They stumbled on a bit and avoided some more wire, making a long detour to do it. Ian noticed that, whereas his mother and the two girls kept up better than he thought they could, the Father showed signs of exhaustion, though he did his bravest to hide it.
"The priest," whispered Ostap. "We shall be carrying him soon. Another reason for going to the road."
Ian said nothing, knowing he was right. In fact, he soon doubted if any of them could keep up this kind of exercise very long. The ground was intersected with trenches, and full of pitfalls in the way of tree-stumps. They had all been working since daybreak, even the Father, who was fit only for bed. Ostap was a worse walker than Ian himself, bruised and shaken by the shell which buried him near the church and led to their worst troubles. Ostap said he had no sleep for two nights, being afraid to doze on Sietch's back for fear of getting entrapped. Father Constantine almost fought to keep his knapsack; but they managed to get that from him.
"Even if we do three versts an hour, it will take ten hours to Sohaczev," remarked Ostap, when they had struggled thus for some time without much progress. "... Walking all the time. That's an impossibility. What hour is it now?"
Ian took out his watch. It had stopped. The glass was smashed, too.
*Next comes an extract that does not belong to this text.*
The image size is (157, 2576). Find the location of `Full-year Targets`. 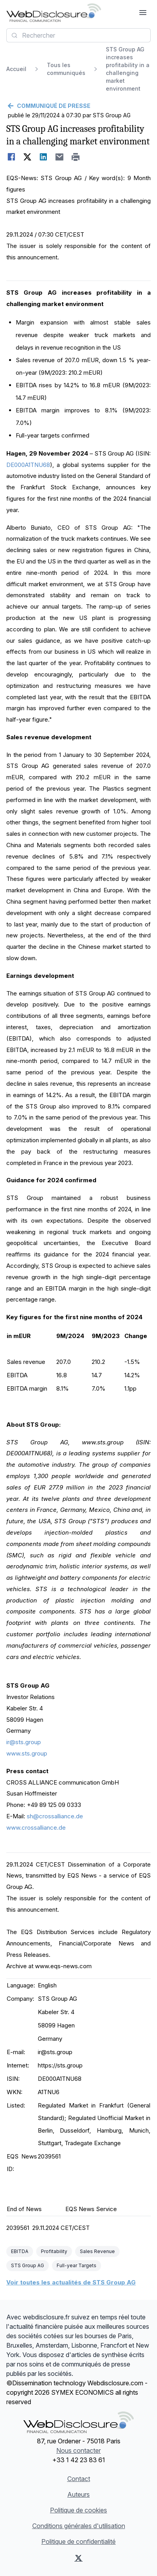 Full-year Targets is located at coordinates (76, 2265). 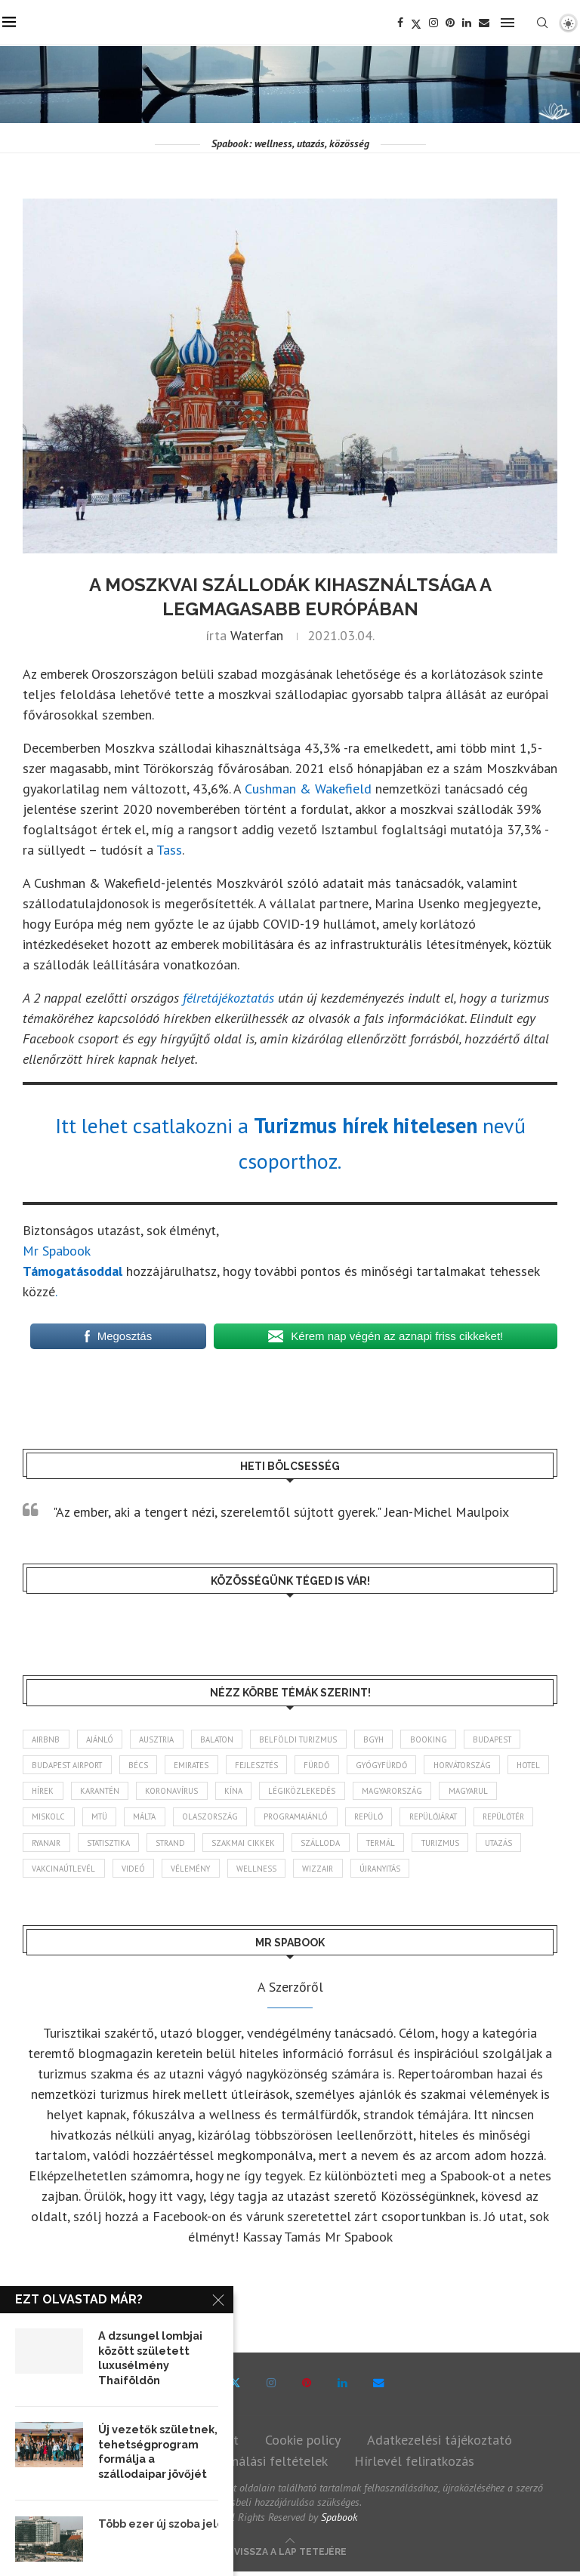 The width and height of the screenshot is (580, 2576). Describe the element at coordinates (254, 1845) in the screenshot. I see `strand [strand (136 elem)]` at that location.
Ostap studied the summer sky with some attention.
"It is one o'clock," he said after a moment. "In two hours or so it will be the dawn. We can perhaps cover six versts by then, by the road. Then we must rest for an hour, or we shall be dead."
"This will be hard on the Father," Ian whispered.
"Yes. And listen. By three we may cover six versts on the road. That leaves twenty-four. We start again at four, a good hour to walk, for it is fresh. We go on till six. That leaves us twenty-two versts, for we shall be going slower than three an hour, say two ... where was I?
"Twenty-two versts from Sohaczev."
"We rest an hour, walk three versts more. That makes eight o'clock ... we are yet nineteen versts from our goal."